Information provided –

=== Begin Enclosure ===

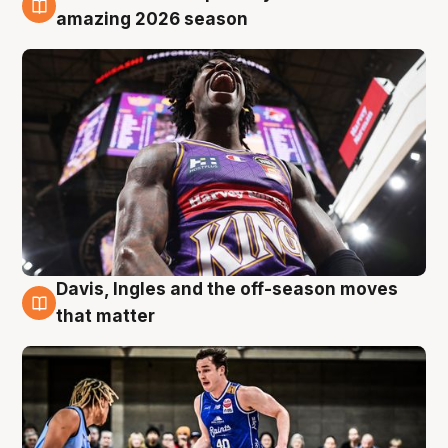
8 Aug
amazing 2026 season
Davis, Ingles and the off-season moves
8 Aug
that matter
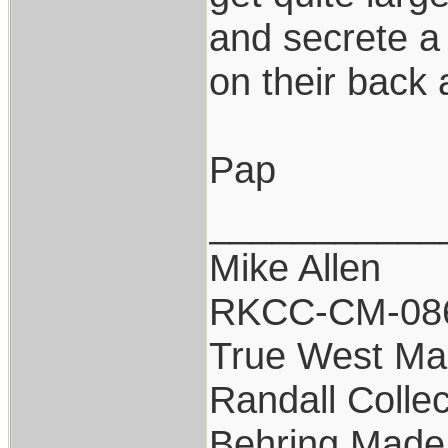
and secrete a
on their back 
Pap
___________
Mike Allen
RKCC-CM-08
True West Ma
Randall Collec
Behring Made 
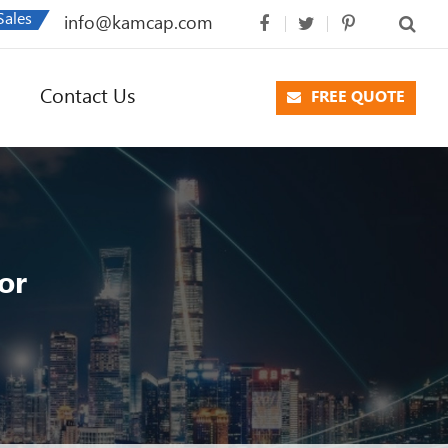
Sales
info@kamcap.com
Contact Us
FREE QUOTE
or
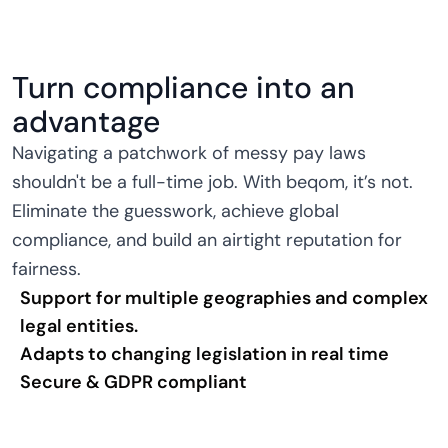
Turn compliance into an
advantage
Navigating a patchwork of messy pay laws
shouldn't be a full-time job. With beqom, it’s not.
Eliminate the guesswork, achieve global
compliance, and build an airtight reputation for
fairness.
Support for multiple geographies and complex
legal entities.
Adapts to changing legislation in real time
Secure & GDPR compliant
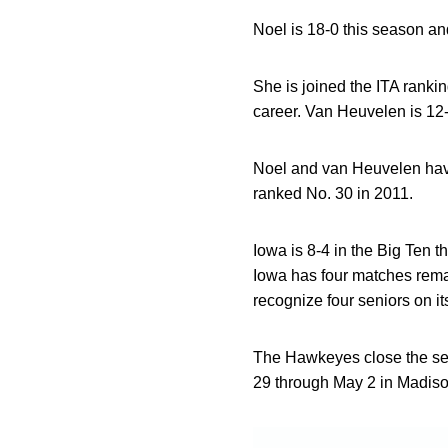
Noel is 18-0 this season and
She is joined the ITA ranki
career. Van Heuvelen is 12-
Noel and van Heuvelen ha
ranked No. 30 in 2011.
Iowa is 8-4 in the Big Ten 
Iowa has four matches remai
recognize four seniors on it
The Hawkeyes close the sea
29 through May 2 in Madiso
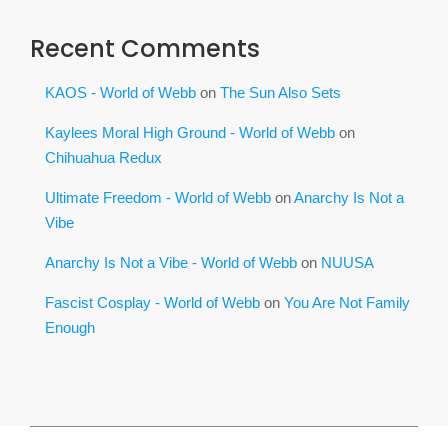
Recent Comments
KAOS - World of Webb
on
The Sun Also Sets
Kaylees Moral High Ground - World of Webb
on
Chihuahua Redux
Ultimate Freedom - World of Webb
on
Anarchy Is Not a
Vibe
Anarchy Is Not a Vibe - World of Webb
on
NUUSA
Fascist Cosplay - World of Webb
on
You Are Not Family
Enough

=== End Enclosure ===

What to do –
The lines above must be transcribed exactly, with every picture left out.

Result for this task –
8 Aug
amazing 2026 season
Davis, Ingles and the off-season moves
8 Aug
that matter
and secrete a
on their back 
Pap
___________
Mike Allen
RKCC-CM-08
True West Ma
Randall Collec
Behring Made 
Sales
info@kamcap.com
Contact Us
FREE QUOTE
or
Turn compliance into an
advantage
Navigating a patchwork of messy pay laws
shouldn't be a full-time job. With beqom, it’s not.
Eliminate the guesswork, achieve global
compliance, and build an airtight reputation for
fairness.
Support for multiple geographies and complex
legal entities.
Adapts to changing legislation in real time
Secure & GDPR compliant
Noel is 18-0 this season and
She is joined the ITA ranki
career. Van Heuvelen is 12-
Noel and van Heuvelen ha
ranked No. 30 in 2011.
Iowa is 8-4 in the Big Ten 
Iowa has four matches remai
recognize four seniors on it
The Hawkeyes close the sea
29 through May 2 in Madiso
Recent Comments
KAOS - World of Webb
on
The Sun Also Sets
Kaylees Moral High Ground - World of Webb
on
Chihuahua Redux
Ultimate Freedom - World of Webb
on
Anarchy Is Not a
Vibe
Anarchy Is Not a Vibe - World of Webb
on
NUUSA
Fascist Cosplay - World of Webb
on
You Are Not Family
Enough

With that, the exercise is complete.